Princess Antoinette of Saxe-Coburg-Saalfeld (Antoinette Ernestine Amalie; 28 August 1779 – 14 March 1824) was a German princess of the House of Wettin. By marriage, she was a Duchess of Württemberg. Through her eldest surviving son, she is the ancestress of today's (Catholic) House of Württemberg.

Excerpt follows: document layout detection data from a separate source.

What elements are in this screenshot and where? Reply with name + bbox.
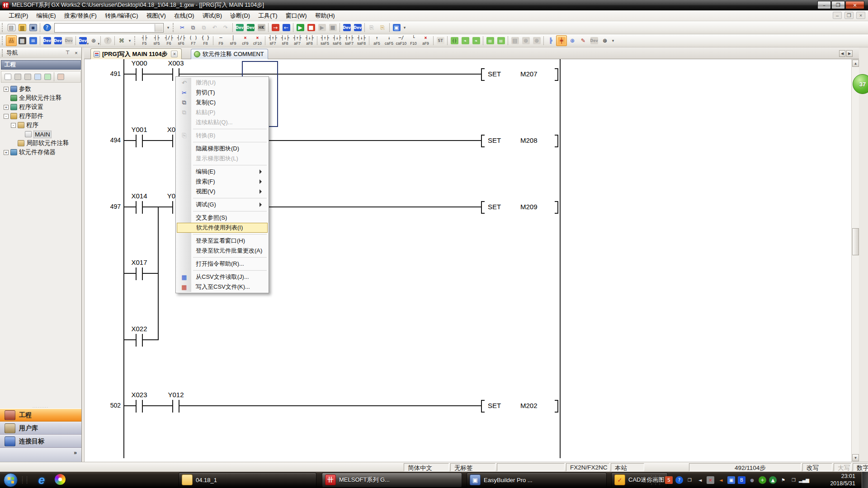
vertical-scrollbar[interactable]: ▲ ▼ [851,59,859,462]
ladder-symbol-button-F7[interactable]: ( )F7 [187,35,199,47]
snagit-icon[interactable]: S [665,476,673,484]
power-plug-icon[interactable]: ❐ [790,476,797,484]
st-block-icon[interactable]: ST [435,35,446,46]
screen-monitor-icon[interactable]: ▣ [391,22,402,33]
ie-icon[interactable]: e [36,474,47,486]
ladder-symbol-button-aF8[interactable]: ┤↓├aF8 [303,35,316,47]
dev-dim-icon[interactable]: Dev [589,35,599,46]
context-menu-item-1[interactable]: 剪切(T)✂ [177,88,268,98]
volume-icon[interactable]: ◄ [696,476,704,484]
nav-button-0[interactable]: 工程 [0,408,81,422]
open-file-icon[interactable]: ▆ [17,22,28,33]
nav-button-2[interactable]: 连接目标 [0,435,81,448]
ladder-symbol-button-sF6[interactable]: ┤/├sF6 [175,35,187,47]
monitor-resume-icon[interactable]: ■ [327,22,338,33]
project-view-icon[interactable]: 品 [6,35,17,46]
tree-item-1[interactable]: 全局软元件注释 [0,94,82,103]
toolbar-overflow-icon[interactable]: ▾ [402,25,407,30]
taskbar-clock[interactable]: 23:01 2018/5/31 [830,473,855,487]
more-panels-icon[interactable]: » [74,450,77,456]
context-menu-item-12[interactable]: 搜索(F) [177,177,268,187]
menu-item-6[interactable]: 调试(B) [198,10,226,21]
ladder-symbol-button-cF9[interactable]: ×cF9 [239,35,251,47]
close-button[interactable]: × [845,1,864,9]
device-display-1-icon[interactable]: Dev [341,22,352,33]
statement-edit-icon[interactable]: ▤ [495,35,506,46]
device-ccl-icon[interactable]: Dev [63,35,74,46]
ladder-symbol-button-sF9[interactable]: │sF9 [227,35,239,47]
taskbar-button-0[interactable]: 04.18_1 [179,473,316,487]
toolbar-grip[interactable] [173,23,175,32]
help-tray-icon[interactable]: ? [675,476,683,484]
device-hk-icon[interactable]: HK [256,22,267,33]
context-menu-item-25[interactable]: 从CSV文件读取(J)...▦ [177,272,268,282]
menu-item-5[interactable]: 在线(O) [170,10,198,21]
panel-close-icon[interactable]: × [73,49,80,56]
ladder-symbol-button-saF6[interactable]: ┤↓├saF6 [331,35,343,47]
context-menu-item-17[interactable]: 交叉参照(S) [177,213,268,223]
tree-expander-icon[interactable]: + [4,105,9,110]
menu-item-0[interactable]: 工程(P) [5,10,32,21]
sort-icon[interactable] [56,72,66,82]
tree-expander-icon[interactable]: - [4,114,9,119]
menu-item-10[interactable]: 帮助(H) [311,10,339,21]
toolbar-grip[interactable] [2,23,4,32]
help-dim-icon[interactable]: ? [102,35,113,46]
tree-item-3[interactable]: -程序部件 [0,112,82,121]
device-eye-icon[interactable]: Dev▾ [77,35,88,46]
maximize-button[interactable]: ❐ [831,1,845,9]
tree-item-4[interactable]: -程序 [0,121,82,130]
context-menu-item-2[interactable]: 复制(C)⧉ [177,98,268,108]
scrollbar-thumb[interactable] [852,228,859,255]
ladder-symbol-button-saF7[interactable]: ┤↑├saF7 [343,35,355,47]
plc-write-icon[interactable]: → [270,22,281,33]
pin-icon[interactable]: ⊤ [64,49,71,56]
tab-device-comment[interactable]: 软元件注释 COMMENT [191,49,268,59]
device-monitor-icon[interactable]: Dev [245,22,256,33]
program-select-combobox[interactable] [54,23,164,33]
copy-dim-icon[interactable] [13,72,23,82]
zoom-icon[interactable]: ⊕ [599,35,610,46]
minimize-button[interactable]: – [817,1,831,9]
ladder-symbol-button-F6[interactable]: ┤/├F6 [163,35,175,47]
menu-item-2[interactable]: 搜索/替换(F) [60,10,101,21]
tree-expander-icon[interactable]: - [11,123,16,128]
ladder-symbol-button-F5[interactable]: ┤├F5 [138,35,151,47]
convert-2-icon[interactable]: ⎘ [377,22,388,33]
mdi-minimize-icon[interactable]: – [833,12,842,19]
toolbar-grip[interactable] [134,36,137,45]
menu-item-8[interactable]: 工具(T) [254,10,282,21]
menu-item-9[interactable]: 窗口(W) [282,10,311,21]
new-file-icon[interactable]: ▤ [6,22,17,33]
doc-gen-1-icon[interactable]: ▤ [509,35,520,46]
taskbar-button-2[interactable]: ▣EasyBuilder Pro ... [467,473,607,487]
tab-close-icon[interactable]: × [171,51,178,57]
convert-1-icon[interactable]: ⎘ [366,22,377,33]
tree-item-0[interactable]: +参数 [0,84,82,94]
device-comment-icon[interactable]: Dev [42,35,52,46]
comment-edit-2-icon[interactable]: ❧ [471,35,481,46]
tree-item-2[interactable]: +程序设置 [0,103,82,112]
ladder-symbol-button-sF5[interactable]: ┤├sF5 [151,35,163,47]
redo-icon[interactable]: ↷ [220,22,231,33]
menu-item-3[interactable]: 转换/编译(C) [101,10,142,21]
context-menu-item-18[interactable]: 软元件使用列表(I) [177,223,268,233]
ladder-symbol-button-saF5[interactable]: ┤↑├saF5 [319,35,331,47]
toolbar-overflow-icon[interactable]: ▾ [127,38,132,43]
cut-icon[interactable]: ✂ [177,22,188,33]
context-menu-item-8[interactable]: 隐藏梯形图块(D) [177,144,268,154]
device-search-icon[interactable]: ⊕▾ [88,35,99,46]
menu-item-1[interactable]: 编辑(E) [32,10,60,21]
scroll-up-icon[interactable]: ▲ [852,60,859,67]
tab-main-program[interactable]: [PRG]写入 MAIN 1104步× [90,48,182,59]
tab-scroll-right-icon[interactable]: ▶ [846,50,853,57]
ladder-symbol-button-caF10[interactable]: ─/caF10 [395,35,407,47]
device-display-2-icon[interactable]: Dev [352,22,363,33]
window-tray-icon[interactable]: ❐ [686,476,693,484]
start-button[interactable] [4,473,18,487]
tree-expander-icon[interactable]: + [4,150,9,155]
paste-dim-icon[interactable] [23,72,33,82]
device-find-icon[interactable]: Dev [234,22,245,33]
panel-grip[interactable] [2,49,5,56]
display-off-icon[interactable]: × [707,476,714,484]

Born in Coburg, she was the second daughter of Francis, Duke of Saxe-Coburg-Saalfeld and Countess Augusta Reuss-Ebersdorf. She was also the elder sister of King Leopold I of Belgium and the aunt of both Queen Victoria and her husband, Prince Albert. Her maternal grandparents were Heinrich XXIV, Count Reuß-Ebersdorf and Karoline Ernestine von Erbach-Schönberg, and her paternal grandparents were Ernst Friedrich and Antoinette of Braunschweig-Wolfenbüttel.

Life 

In Coburg on 17 November 1798, she married Alexander of Württemberg. The couple settled in Russia, where Alexander, as a maternal uncle of both Emperors Alexander I and Nicholas I made a military and diplomatic career.

Antoinette, who was regarded as influential, was bearer of the Grand Cross of the Imperial Russian Order of Saint Catherine.

Antoinette died in St. Petersburg. She was buried in the Ducal crypt of Schloss Friedenstein in Gotha, where her husband and sons Paul and Frederick found their final resting place.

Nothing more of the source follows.